In your copy, drop the images and return each record exactly as it stands.

++++++

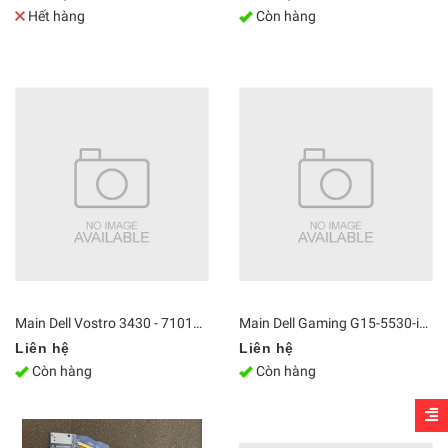
Hết hàng
Còn hàng
Main Dell Vostro 3430 - 71011900 i5-1335U
Main Dell Gaming G15-5530-i7H165W11GR4050 i7-13650HX
Liên hệ
Liên hệ
Còn hàng
Còn hàng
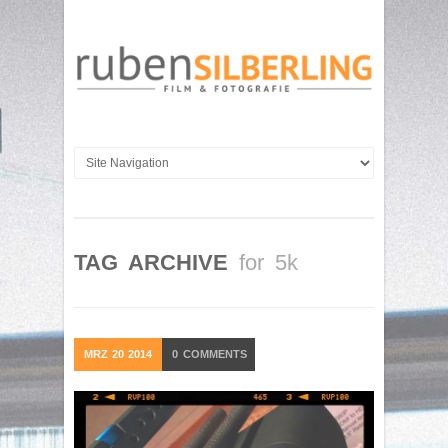
TAG ARCHIVE
for 5k
MRZ
20
2014
0
COMMENTS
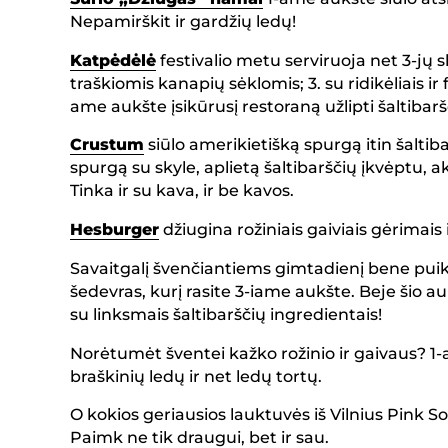
Nepamirškit ir gardžių ledų!
Katpėdėlė
festivalio metu serviruoja net 3-jų sk
traškiomis kanapių sėklomis; 3. su ridikėliais ir
ame aukšte įsikūrusį restoraną užlipti šaltibaršč
Crustum
siūlo amerikietišką spurgą itin šaltib
spurgą su skyle, aplietą šaltibarščių įkvėptu, a
Tinka ir su kava, ir be kavos.
Hesburger
džiugina rožiniais gaiviais gėrimais
Savaitgalį švenčiantiems gimtadienį bene puik
šedevras, kurį rasite 3-iame aukšte. Beje šio au
su linksmais šaltibarščių ingredientais!
Norėtumėt šventei kažko rožinio ir gaivaus? 
braškinių ledų ir net ledų tortų.
O kokios geriausios lauktuvės iš Vilnius Pink S
Paimk ne tik draugui, bet ir sau.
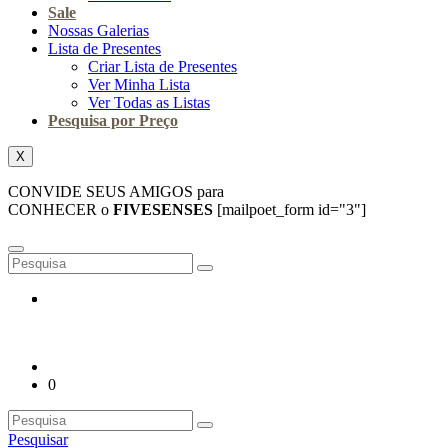
Sale
Nossas Galerias
Lista de Presentes
Criar Lista de Presentes
Ver Minha Lista
Ver Todas as Listas
Pesquisa por Preço
X
CONVIDE SEUS AMIGOS para
CONHECER o
FIVESENSES
[mailpoet_form id="3"]
0
Pesquisar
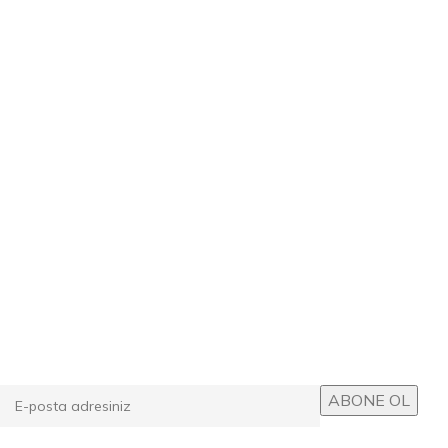
E-posta Bültenimize Abone Ol
Kampanyalarımızdan ve yeni ürünlerimizden haberdar
olun!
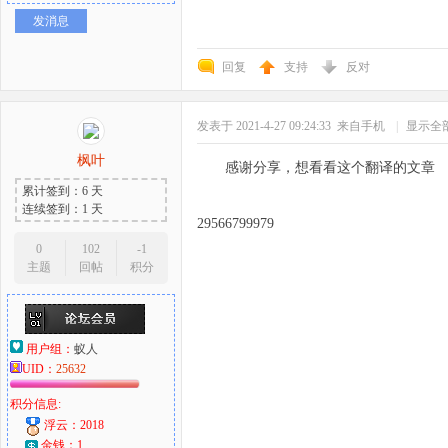
发消息
回复
支持
反对
发表于 2021-4-27 09:24:33
来自手机
|
显示全
枫叶
感谢分享，想看看这个翻译的文章
累计签到：6 天
连续签到：1 天
29566799979
0
102
-1
主题
回帖
积分
用户组：
蚁人
UID：
25632
积分信息:
浮云：2018
金钱：1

++++++

Answer to this problem:
Hết hàng
Còn hàng
Main Dell Vostro 3430 - 71011900 i5-1335U
Main Dell Gaming G15-5530-i7H165W11GR4050 i7-13650HX
Liên hệ
Liên hệ
Còn hàng
Còn hàng
TAG ARCHIVE
for 5k
MRZ
20
2014
0
COMMENTS
Nepamirškit ir gardžių ledų!
Katpėdėlė
festivalio metu serviruoja net 3-jų sk
traškiomis kanapių sėklomis; 3. su ridikėliais ir
ame aukšte įsikūrusį restoraną užlipti šaltibaršč
Crustum
siūlo amerikietišką spurgą itin šaltib
spurgą su skyle, aplietą šaltibarščių įkvėptu, a
Tinka ir su kava, ir be kavos.
Hesburger
džiugina rožiniais gaiviais gėrimais
Savaitgalį švenčiantiems gimtadienį bene puik
šedevras, kurį rasite 3-iame aukšte. Beje šio au
su linksmais šaltibarščių ingredientais!
Norėtumėt šventei kažko rožinio ir gaivaus? 
braškinių ledų ir net ledų tortų.
O kokios geriausios lauktuvės iš Vilnius Pink S
Paimk ne tik draugui, bet ir sau.
Sale
Nossas Galerias
Lista de Presentes
Criar Lista de Presentes
Ver Minha Lista
Ver Todas as Listas
Pesquisa por Preço
X
CONVIDE SEUS AMIGOS para
CONHECER o
FIVESENSES
[mailpoet_form id="3"]
0
Pesquisar
E-posta Bültenimize Abone Ol
Kampanyalarımızdan ve yeni ürünlerimizden haberdar
olun!
发消息
回复
支持
反对
发表于 2021-4-27 09:24:33
来自手机
|
显示全
枫叶
感谢分享，想看看这个翻译的文章
累计签到：6 天
连续签到：1 天
29566799979
0
102
-1
主题
回帖
积分
用户组：
蚁人
UID：
25632
积分信息:
浮云：2018
金钱：1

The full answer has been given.